__EXERCISE DETAILS__
Looking at the listing below, give the number of lines in which the string "拨号键盘" appears, and add nothing else.

__RECORDS FOR THIS EXERCISE__
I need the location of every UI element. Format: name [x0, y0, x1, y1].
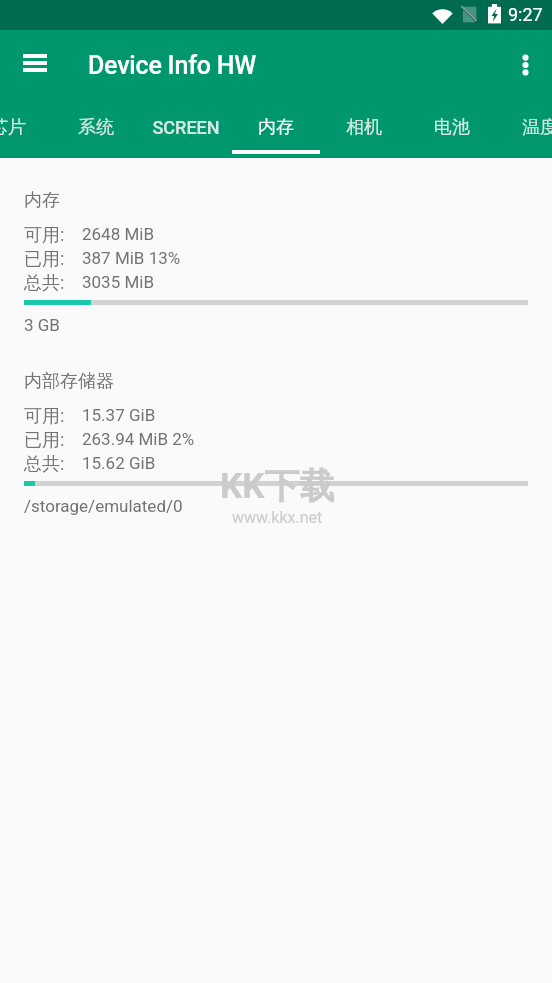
button[interactable]: 芯片 [0, 99, 52, 155]
button[interactable]: 相机 [320, 99, 408, 155]
button[interactable]: 系统 [52, 99, 140, 155]
staticText: Device Info HW [88, 51, 257, 80]
staticText: 总共: [24, 272, 65, 295]
staticText: 电池 [434, 116, 470, 139]
staticText: 温度 [522, 116, 552, 139]
staticText: 2648 MiB [82, 224, 155, 244]
staticText: 总共: [24, 453, 65, 476]
staticText: 可用: [24, 224, 65, 247]
staticText: 已用: [24, 429, 65, 452]
staticText: 15.37 GiB [82, 405, 156, 425]
staticText: 3 GB [24, 315, 60, 335]
staticText: 芯片 [0, 116, 26, 139]
staticText: www.kkx.net [232, 508, 323, 527]
staticText: 可用: [24, 405, 65, 428]
staticText: 内存 [24, 189, 60, 212]
button[interactable]: 内存 [232, 99, 320, 155]
button[interactable]: 温度 [496, 99, 552, 155]
button[interactable]: More options [499, 39, 551, 91]
staticText: 相机 [346, 116, 382, 139]
staticText: 9:27 [508, 4, 543, 25]
staticText: /storage/emulated/0 [24, 496, 183, 516]
staticText: 内存 [258, 116, 294, 139]
staticText: SCREEN [152, 117, 220, 138]
staticText: 内部存储器 [24, 370, 114, 393]
staticText: 263.94 MiB 2% [82, 429, 195, 449]
staticText: KK下载 [220, 464, 335, 508]
staticText: 15.62 GiB [82, 453, 156, 473]
staticText: 387 MiB 13% [82, 248, 181, 268]
button[interactable]: SCREEN [140, 99, 232, 155]
staticText: 3035 MiB [82, 272, 155, 292]
staticText: 已用: [24, 248, 65, 271]
button[interactable]: 电池 [408, 99, 496, 155]
button[interactable]: Open navigation menu [9, 37, 61, 89]
staticText: 系统 [78, 116, 114, 139]
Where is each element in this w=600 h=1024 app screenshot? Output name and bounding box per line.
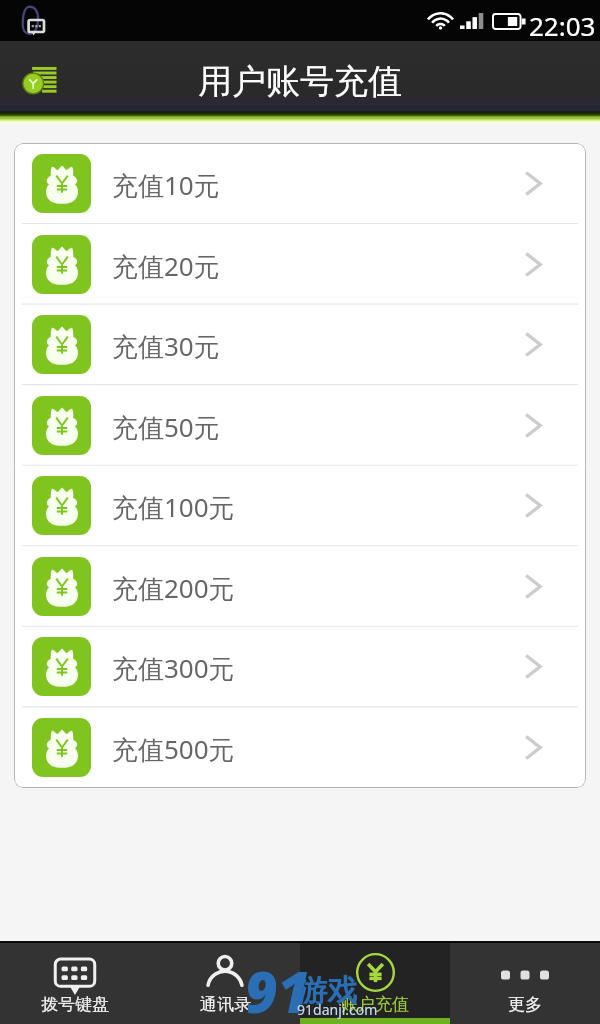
- button[interactable]: 充值10元: [14, 143, 586, 223]
- button[interactable]: 充值500元: [14, 707, 586, 787]
- button[interactable]: 通讯录: [150, 943, 300, 1024]
- staticText: 用户账号充值: [198, 60, 402, 103]
- button[interactable]: 账户充值: [300, 943, 450, 1024]
- staticText: 充值500元: [112, 731, 235, 767]
- staticText: 91danji.com: [297, 1000, 378, 1019]
- staticText: 充值100元: [112, 489, 235, 525]
- staticText: 充值200元: [112, 570, 235, 606]
- staticText: 充值300元: [112, 650, 235, 686]
- button[interactable]: 充值20元: [14, 224, 586, 304]
- button[interactable]: 更多: [450, 943, 600, 1024]
- button[interactable]: 充值300元: [14, 626, 586, 706]
- button[interactable]: Menu: [15, 52, 63, 100]
- button[interactable]: 充值50元: [14, 385, 586, 465]
- staticText: 22:03: [529, 8, 596, 43]
- staticText: 充值10元: [112, 167, 220, 203]
- staticText: 充值50元: [112, 409, 220, 445]
- staticText: 游戏: [297, 972, 357, 1010]
- staticText: 91: [245, 953, 310, 1024]
- staticText: 充值30元: [112, 328, 220, 364]
- button[interactable]: 拨号键盘: [0, 943, 150, 1024]
- button[interactable]: 充值100元: [14, 465, 586, 545]
- staticText: 账户充值: [341, 994, 409, 1015]
- staticText: 通讯录: [200, 994, 251, 1015]
- staticText: 拨号键盘: [41, 994, 109, 1015]
- staticText: 充值20元: [112, 248, 220, 284]
- button[interactable]: 充值200元: [14, 546, 586, 626]
- staticText: 更多: [508, 994, 542, 1015]
- button[interactable]: 充值30元: [14, 304, 586, 384]
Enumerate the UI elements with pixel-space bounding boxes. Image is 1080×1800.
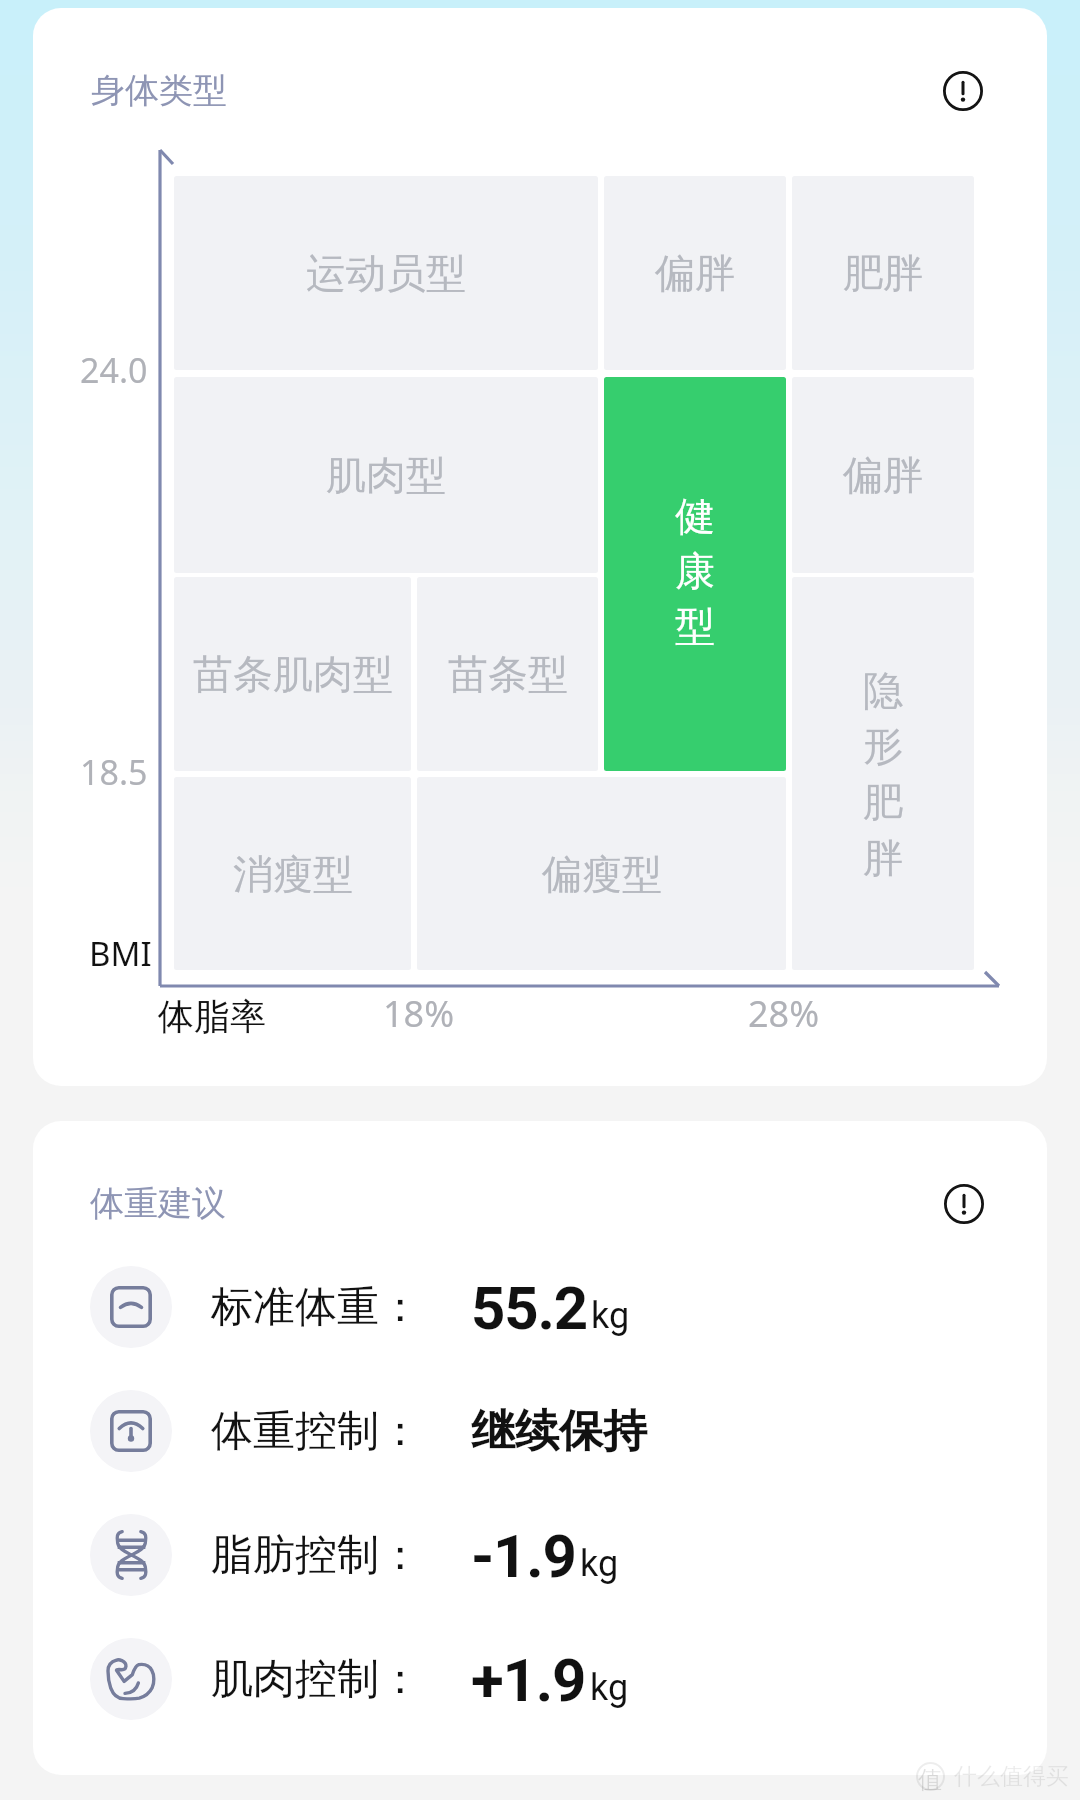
staticText: 肥 — [863, 777, 903, 827]
staticText: 偏胖 — [655, 248, 735, 298]
staticText: 24.0 — [80, 347, 148, 393]
staticText: 型 — [675, 601, 715, 651]
staticText: 体重建议 — [90, 1182, 226, 1225]
staticText: 康 — [675, 546, 715, 596]
staticText: 偏胖 — [843, 450, 923, 500]
staticText: 形 — [863, 721, 903, 771]
staticText: kg — [580, 1543, 619, 1585]
staticText: 肌肉型 — [326, 450, 446, 500]
staticText: 18.5 — [80, 749, 148, 795]
staticText: 55.2 — [471, 1273, 587, 1341]
staticText: kg — [590, 1667, 629, 1709]
staticText: 健 — [675, 491, 715, 541]
staticText: 脂肪控制： — [211, 1529, 421, 1582]
staticText: 苗条肌肉型 — [193, 649, 393, 699]
button[interactable] — [73, 1375, 1007, 1487]
staticText: 消瘦型 — [233, 849, 353, 899]
staticText: 偏瘦型 — [542, 849, 662, 899]
staticText: 继续保持 — [471, 1404, 647, 1459]
button[interactable]: 说明 — [911, 39, 1015, 143]
staticText: 隐 — [863, 665, 903, 715]
staticText: 运动员型 — [306, 248, 466, 298]
staticText: 标准体重： — [211, 1281, 421, 1334]
staticText: kg — [591, 1295, 630, 1337]
staticText: -1.9 — [471, 1521, 576, 1589]
button[interactable] — [73, 1251, 1007, 1363]
staticText: 肥胖 — [843, 248, 923, 298]
staticText: 肌肉控制： — [211, 1653, 421, 1706]
button[interactable]: 说明 — [912, 1152, 1016, 1256]
staticText: 身体类型 — [91, 69, 227, 112]
staticText: 值 — [918, 1765, 942, 1794]
staticText: 胖 — [863, 833, 903, 883]
staticText: 28% — [748, 989, 820, 1038]
staticText: 什么值得买 — [954, 1762, 1069, 1791]
staticText: BMI — [89, 931, 152, 976]
button[interactable] — [73, 1499, 1007, 1611]
staticText: 苗条型 — [448, 649, 568, 699]
staticText: 18% — [383, 989, 455, 1038]
staticText: +1.9 — [471, 1645, 586, 1713]
staticText: 体重控制： — [211, 1405, 421, 1458]
button[interactable] — [73, 1623, 1007, 1735]
staticText: 体脂率 — [158, 994, 266, 1039]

__RESULT OF THE TASK__
2